Using the data beneath this instruction, retype only the lines from the one that contains "Sam Edelman CA" down to the one that contains "400 Rella Blvd, Ste.", both included, exactly as they appear.

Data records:
==========
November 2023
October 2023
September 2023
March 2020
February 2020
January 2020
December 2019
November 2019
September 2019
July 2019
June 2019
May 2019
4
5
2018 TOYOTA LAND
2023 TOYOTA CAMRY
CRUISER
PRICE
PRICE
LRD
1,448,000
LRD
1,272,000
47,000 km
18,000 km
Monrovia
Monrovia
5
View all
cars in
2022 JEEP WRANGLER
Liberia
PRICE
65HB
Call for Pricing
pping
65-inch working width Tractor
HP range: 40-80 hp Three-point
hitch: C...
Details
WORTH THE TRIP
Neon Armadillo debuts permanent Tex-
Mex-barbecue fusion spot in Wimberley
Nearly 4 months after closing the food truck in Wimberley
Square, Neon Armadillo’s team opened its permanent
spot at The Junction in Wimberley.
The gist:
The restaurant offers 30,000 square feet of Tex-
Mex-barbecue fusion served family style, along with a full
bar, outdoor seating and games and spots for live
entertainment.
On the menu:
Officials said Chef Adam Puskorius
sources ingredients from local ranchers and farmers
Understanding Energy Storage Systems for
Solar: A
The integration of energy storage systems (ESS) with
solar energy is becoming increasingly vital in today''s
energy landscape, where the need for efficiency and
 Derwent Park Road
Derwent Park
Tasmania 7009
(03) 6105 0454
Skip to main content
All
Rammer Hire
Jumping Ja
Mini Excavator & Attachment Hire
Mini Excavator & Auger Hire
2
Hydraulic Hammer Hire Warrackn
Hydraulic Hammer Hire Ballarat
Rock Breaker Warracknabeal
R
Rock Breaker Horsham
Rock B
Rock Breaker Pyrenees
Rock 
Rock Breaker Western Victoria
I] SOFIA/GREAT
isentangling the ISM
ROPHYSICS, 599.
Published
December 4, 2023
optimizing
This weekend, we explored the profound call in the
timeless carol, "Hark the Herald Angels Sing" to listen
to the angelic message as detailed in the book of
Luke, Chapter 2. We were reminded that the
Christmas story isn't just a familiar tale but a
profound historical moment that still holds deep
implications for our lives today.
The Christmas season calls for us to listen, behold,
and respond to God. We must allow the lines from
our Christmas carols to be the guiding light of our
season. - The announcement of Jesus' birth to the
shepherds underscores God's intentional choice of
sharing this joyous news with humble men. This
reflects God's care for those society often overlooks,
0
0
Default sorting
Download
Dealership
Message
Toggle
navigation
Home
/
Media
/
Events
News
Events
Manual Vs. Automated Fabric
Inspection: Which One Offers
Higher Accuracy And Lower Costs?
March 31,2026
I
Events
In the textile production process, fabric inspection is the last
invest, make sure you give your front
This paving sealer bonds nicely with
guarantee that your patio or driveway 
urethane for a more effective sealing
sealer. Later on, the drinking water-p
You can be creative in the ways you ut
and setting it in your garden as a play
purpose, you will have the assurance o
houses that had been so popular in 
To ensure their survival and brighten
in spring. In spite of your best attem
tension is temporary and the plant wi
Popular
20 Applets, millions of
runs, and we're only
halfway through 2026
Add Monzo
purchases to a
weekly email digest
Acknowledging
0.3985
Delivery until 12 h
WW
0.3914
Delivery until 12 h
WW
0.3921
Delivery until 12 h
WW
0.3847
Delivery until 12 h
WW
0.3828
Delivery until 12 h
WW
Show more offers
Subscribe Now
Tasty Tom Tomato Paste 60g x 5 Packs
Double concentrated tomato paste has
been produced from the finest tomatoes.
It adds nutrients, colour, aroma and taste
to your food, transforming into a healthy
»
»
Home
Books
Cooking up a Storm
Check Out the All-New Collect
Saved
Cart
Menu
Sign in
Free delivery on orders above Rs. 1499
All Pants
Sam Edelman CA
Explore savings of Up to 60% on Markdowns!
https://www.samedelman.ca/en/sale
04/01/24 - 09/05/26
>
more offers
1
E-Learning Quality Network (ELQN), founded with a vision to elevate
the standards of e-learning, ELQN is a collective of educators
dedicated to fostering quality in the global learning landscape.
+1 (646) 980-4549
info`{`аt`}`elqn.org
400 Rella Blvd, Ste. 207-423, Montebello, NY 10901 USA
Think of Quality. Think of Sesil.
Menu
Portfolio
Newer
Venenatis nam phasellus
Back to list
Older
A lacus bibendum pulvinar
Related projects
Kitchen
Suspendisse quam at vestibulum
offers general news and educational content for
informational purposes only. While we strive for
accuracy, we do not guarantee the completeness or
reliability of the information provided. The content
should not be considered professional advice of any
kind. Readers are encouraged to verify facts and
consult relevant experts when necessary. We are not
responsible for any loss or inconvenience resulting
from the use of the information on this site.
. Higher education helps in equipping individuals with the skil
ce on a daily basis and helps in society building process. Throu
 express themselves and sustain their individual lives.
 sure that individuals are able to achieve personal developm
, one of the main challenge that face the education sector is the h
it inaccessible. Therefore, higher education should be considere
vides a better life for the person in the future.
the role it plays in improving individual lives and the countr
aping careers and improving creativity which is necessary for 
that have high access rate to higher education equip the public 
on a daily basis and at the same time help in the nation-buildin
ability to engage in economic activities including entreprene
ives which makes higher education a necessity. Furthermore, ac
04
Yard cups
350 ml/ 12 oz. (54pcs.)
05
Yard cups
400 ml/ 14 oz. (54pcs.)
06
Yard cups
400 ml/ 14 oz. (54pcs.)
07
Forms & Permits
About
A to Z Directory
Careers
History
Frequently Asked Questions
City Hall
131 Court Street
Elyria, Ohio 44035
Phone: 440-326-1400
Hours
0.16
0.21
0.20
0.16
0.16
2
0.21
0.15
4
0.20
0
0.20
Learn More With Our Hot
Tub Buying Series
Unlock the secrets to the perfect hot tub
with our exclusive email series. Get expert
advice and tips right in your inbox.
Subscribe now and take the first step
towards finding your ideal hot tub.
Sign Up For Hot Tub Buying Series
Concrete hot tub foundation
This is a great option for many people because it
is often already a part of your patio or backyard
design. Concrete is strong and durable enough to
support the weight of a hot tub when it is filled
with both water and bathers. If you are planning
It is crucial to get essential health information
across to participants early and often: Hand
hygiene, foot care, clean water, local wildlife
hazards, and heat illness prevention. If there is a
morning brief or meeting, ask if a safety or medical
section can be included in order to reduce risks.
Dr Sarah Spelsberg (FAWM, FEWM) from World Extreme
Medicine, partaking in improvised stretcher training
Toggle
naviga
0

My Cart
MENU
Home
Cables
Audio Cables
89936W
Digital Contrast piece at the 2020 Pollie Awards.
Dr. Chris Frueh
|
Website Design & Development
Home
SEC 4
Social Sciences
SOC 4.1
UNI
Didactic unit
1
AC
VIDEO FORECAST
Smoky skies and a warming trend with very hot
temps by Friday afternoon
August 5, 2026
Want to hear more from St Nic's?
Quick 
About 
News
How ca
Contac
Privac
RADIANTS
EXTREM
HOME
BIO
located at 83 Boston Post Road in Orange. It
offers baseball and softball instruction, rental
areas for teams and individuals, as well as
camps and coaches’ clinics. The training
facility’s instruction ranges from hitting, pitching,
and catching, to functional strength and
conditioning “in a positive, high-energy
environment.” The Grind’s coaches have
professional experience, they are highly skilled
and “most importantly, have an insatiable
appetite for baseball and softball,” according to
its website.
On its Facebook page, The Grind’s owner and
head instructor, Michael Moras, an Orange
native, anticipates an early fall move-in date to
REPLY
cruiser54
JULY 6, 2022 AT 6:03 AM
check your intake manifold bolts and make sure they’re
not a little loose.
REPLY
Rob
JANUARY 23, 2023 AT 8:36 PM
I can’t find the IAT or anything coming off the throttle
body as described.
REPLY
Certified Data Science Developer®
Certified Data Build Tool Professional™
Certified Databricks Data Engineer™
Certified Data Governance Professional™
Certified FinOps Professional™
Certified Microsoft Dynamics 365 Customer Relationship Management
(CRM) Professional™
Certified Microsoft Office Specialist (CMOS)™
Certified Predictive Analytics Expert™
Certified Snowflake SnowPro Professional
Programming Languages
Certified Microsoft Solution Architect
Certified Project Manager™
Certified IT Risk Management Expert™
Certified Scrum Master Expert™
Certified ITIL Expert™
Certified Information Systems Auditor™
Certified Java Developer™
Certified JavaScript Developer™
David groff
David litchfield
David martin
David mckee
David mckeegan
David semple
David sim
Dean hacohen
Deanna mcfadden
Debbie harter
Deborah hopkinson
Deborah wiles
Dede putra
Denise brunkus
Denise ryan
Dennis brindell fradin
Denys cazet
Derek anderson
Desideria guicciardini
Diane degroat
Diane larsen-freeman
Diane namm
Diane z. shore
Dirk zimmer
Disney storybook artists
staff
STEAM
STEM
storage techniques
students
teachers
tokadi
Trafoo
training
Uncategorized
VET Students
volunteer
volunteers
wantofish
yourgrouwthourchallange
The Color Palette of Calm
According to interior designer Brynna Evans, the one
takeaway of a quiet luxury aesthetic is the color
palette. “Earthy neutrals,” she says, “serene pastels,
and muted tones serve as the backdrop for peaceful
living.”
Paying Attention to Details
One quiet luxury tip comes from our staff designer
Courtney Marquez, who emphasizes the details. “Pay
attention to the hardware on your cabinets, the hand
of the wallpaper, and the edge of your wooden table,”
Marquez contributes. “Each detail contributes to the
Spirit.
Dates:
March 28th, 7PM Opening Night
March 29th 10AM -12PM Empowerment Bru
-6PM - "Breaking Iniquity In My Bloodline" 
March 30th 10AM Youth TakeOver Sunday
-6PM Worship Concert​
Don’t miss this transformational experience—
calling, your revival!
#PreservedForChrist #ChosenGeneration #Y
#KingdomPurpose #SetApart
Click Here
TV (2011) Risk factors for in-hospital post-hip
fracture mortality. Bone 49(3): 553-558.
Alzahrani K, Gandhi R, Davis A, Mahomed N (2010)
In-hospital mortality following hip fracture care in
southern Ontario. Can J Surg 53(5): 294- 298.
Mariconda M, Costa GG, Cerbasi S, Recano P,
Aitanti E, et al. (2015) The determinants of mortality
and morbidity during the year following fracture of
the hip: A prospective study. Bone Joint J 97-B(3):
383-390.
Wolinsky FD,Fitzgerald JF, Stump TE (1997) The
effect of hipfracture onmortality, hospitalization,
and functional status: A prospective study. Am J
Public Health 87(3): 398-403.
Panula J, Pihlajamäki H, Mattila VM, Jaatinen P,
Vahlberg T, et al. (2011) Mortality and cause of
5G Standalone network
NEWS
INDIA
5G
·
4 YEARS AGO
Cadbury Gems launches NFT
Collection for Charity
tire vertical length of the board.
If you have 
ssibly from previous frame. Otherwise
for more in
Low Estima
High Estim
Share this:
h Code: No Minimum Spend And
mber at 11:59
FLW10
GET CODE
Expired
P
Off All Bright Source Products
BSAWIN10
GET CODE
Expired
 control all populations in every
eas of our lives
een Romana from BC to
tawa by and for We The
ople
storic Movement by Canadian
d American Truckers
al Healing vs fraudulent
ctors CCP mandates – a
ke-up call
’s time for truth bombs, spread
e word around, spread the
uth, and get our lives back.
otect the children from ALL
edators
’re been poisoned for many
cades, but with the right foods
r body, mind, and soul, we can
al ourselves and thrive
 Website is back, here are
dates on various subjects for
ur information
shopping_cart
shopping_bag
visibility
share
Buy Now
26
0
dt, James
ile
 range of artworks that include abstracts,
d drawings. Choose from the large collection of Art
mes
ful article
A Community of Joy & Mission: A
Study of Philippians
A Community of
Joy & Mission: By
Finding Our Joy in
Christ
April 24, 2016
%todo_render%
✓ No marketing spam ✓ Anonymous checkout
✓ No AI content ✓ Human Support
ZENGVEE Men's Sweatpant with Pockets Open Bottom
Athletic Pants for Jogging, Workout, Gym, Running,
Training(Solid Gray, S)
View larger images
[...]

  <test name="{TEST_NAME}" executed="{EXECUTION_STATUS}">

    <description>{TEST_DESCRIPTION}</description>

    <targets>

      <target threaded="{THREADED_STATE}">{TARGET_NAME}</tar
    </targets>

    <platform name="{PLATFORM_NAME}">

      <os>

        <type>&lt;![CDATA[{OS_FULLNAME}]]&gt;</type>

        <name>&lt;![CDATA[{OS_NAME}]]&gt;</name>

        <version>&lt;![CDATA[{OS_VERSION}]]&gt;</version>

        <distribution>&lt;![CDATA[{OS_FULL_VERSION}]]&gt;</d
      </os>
==========
▸ **RESULT FOR THIS TASK**:
Sam Edelman CA
Explore savings of Up to 60% on Markdowns!
https://www.samedelman.ca/en/sale
04/01/24 - 09/05/26
>
more offers
1
E-Learning Quality Network (ELQN), founded with a vision to elevate
the standards of e-learning, ELQN is a collective of educators
dedicated to fostering quality in the global learning landscape.
+1 (646) 980-4549
info`{`аt`}`elqn.org
400 Rella Blvd, Ste. 207-423, Montebello, NY 10901 USA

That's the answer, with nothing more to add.